Kollegen sind am Zug
Unzufrieden gibt sich die CDU-Abgeordnete, die den Autobahn-Ausbau im Bereich Leverkusen nicht vollkommen ablehnt, in der Jahresbilanz zu diesem Thema. Das von der FDP geführte Verkehrsministerium habe auch nach den Vorgaben des Koalitionsvertrages eine Prüfung der Pläne bis zum Herbst zugesagt, das sei bisher nicht erfolgt.
Bei diesem Thema sehe sie aber auch die Kollegen Abgeordneten für Leverkusen in der Verantwortung, die an dem Thema noch näher dran seien: Nyke Slawik von den Grünen, die immerhin stellvertretende Vorsitzende des Verkehrsausschusses sei, und Karl Lauterbach (SPD), der als Minister mit dem Kollegen Volker Wissing gemeinsam am Kabinettstisch sitze.
Serap Güler selbst positioniert sich innerhalb der Unionsfraktion nicht immer im Mainstream. So habe sie bei der Neuregelung in Sachen Zuwanderung eine deutlich andere Position bezogen als die Mehrheit hinter Fraktionschef Friedrich Merz. Bei den 20 Leuten in der Fraktion, die nicht gegen den Regierungsentwurf stimmten, habe sie sich aber mit Leuten wie Armin Laschet und Nobert Röttgen in ganz guter Gesellschaft befunden, sagt sie. Und sieht die Fraktion mit einem ausgeprägt pragmatischen Arbeitsansatz auf einem guten Weg.

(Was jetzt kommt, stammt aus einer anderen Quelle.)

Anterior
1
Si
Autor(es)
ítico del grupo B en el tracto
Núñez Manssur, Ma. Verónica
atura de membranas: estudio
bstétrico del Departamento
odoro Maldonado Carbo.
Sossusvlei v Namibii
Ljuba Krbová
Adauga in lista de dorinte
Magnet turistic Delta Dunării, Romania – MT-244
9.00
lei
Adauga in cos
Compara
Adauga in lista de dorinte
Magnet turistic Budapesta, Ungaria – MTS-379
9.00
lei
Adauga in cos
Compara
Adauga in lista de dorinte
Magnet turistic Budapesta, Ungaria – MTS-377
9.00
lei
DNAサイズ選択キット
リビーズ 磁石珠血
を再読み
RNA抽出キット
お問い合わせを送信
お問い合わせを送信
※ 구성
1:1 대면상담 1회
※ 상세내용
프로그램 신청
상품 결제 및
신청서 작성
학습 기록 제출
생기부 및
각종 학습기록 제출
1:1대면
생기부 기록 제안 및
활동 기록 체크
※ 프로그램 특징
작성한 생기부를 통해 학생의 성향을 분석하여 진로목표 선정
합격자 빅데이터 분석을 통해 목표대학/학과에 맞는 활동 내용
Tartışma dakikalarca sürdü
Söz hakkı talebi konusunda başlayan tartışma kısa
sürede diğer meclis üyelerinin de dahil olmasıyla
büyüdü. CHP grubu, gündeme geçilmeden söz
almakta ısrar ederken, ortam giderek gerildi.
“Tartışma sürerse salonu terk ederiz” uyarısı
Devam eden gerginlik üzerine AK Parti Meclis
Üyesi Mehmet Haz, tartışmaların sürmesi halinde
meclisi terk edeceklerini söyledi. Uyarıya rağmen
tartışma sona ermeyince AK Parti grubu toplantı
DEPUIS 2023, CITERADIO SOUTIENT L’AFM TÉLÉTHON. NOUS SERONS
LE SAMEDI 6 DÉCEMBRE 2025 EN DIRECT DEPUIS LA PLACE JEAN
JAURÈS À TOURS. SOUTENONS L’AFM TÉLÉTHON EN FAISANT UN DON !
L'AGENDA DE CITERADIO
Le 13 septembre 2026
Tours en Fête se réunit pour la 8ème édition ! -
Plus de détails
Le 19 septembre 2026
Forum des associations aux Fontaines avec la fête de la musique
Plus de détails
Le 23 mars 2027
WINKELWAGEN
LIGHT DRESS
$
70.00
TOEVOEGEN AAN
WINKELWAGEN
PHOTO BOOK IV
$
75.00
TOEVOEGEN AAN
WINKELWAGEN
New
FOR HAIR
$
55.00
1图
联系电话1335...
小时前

Rückblickend auf ihr erstes Jahr im Bundestag zeigt sie sich einerseits erfreut über die Offenheit des Dialogs mit Politikern auch der anderen Parteien – mit ausdrücklicher Ausnahme der AfD. Andererseits ist sie ein wenig enttäuscht über die geringe Kompromissbereitschaft, wenn es denn zur Entscheidung kommen müsse. Auch sei die Individualität als Abgeordnete hier deutlich begrenzter als im Landesparlament, wo sie allein einen Antrag habe stellen können, nun aber per Kleine Anfrage und in der Anzahl begrenzt über die Fraktion agieren müsse. Die politischen Mühen der Ebene eben.
Porträts der weiteren Abgeordneten aus Leverkusen, Nyke Slawik und Karl Lauterbach, folgen.
Zur Person
Serap Güler, als Tochter türkischstämmiger Eltern 1980 in Marl geboren, der Vater arbeitete als Bergmann unter Tage, hat nach einer Ausbildung als Hotelfachfrau Kommunikationswissenschaft und Germanistik an der Universität Essen-Duisburg mit Magisterabschluss studiert. Die Muslimin ist seit 2009 Mitglied der CDU und seit 2014 stellvertretende Parteivorsitzende in Köln, seit 2012 ist sie Mitglied im CDU-Bundesvorstand. Ab 2012 war sie Landtagsabgeordnete für Köln-Mülheim, von 2017 bis 2021 Staatssekretärin für Integration im Kabinett von Armin Laschet.
Bei der Bundestagswahl 2021 unterlag sie in ihrem Wahlkreis Leverkusen/Köln IV mit 20,4 Prozent der Stimmen Karl Lauterbach (SPD, 45,6 Prozent), zog aber über die NRW-Landesliste in den Bundestag ein. Als Bundestagsabgeordnete ist ordentliches Mitglied im Verteidigungsausschuss und stellvertretendes Mitglied im Ausschuss für Inneres und Heimat. (ger)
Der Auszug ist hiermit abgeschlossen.